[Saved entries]
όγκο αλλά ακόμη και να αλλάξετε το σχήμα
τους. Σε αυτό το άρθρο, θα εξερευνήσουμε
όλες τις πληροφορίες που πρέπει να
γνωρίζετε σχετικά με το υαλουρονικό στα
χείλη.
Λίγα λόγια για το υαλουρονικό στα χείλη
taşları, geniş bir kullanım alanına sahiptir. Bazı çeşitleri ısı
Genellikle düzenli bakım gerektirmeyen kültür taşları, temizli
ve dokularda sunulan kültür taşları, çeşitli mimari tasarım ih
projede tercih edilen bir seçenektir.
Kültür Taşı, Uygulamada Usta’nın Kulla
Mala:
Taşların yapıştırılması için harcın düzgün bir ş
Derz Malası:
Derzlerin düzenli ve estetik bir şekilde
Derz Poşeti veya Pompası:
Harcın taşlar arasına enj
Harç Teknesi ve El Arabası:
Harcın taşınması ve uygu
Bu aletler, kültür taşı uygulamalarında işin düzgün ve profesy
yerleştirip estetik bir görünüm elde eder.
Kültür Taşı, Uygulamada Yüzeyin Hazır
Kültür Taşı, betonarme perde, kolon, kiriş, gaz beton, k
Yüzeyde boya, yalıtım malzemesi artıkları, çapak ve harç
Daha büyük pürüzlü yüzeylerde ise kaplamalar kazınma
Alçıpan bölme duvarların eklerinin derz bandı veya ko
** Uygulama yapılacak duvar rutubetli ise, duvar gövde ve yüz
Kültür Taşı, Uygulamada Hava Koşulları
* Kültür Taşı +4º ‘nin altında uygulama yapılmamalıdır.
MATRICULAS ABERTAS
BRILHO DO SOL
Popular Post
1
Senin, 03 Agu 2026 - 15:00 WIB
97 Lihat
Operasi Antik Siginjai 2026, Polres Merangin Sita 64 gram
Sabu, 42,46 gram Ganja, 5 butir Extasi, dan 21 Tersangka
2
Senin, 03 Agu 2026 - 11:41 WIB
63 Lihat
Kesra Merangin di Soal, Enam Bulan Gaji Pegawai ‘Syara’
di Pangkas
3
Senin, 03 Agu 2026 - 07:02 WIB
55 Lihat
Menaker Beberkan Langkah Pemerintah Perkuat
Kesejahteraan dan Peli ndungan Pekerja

> [DESCRIPTION OF THE TASK]:
Reply with nothing but the number of lines in the entries that include "veya".

> [RESULT OF THIS EXERCISE]:
2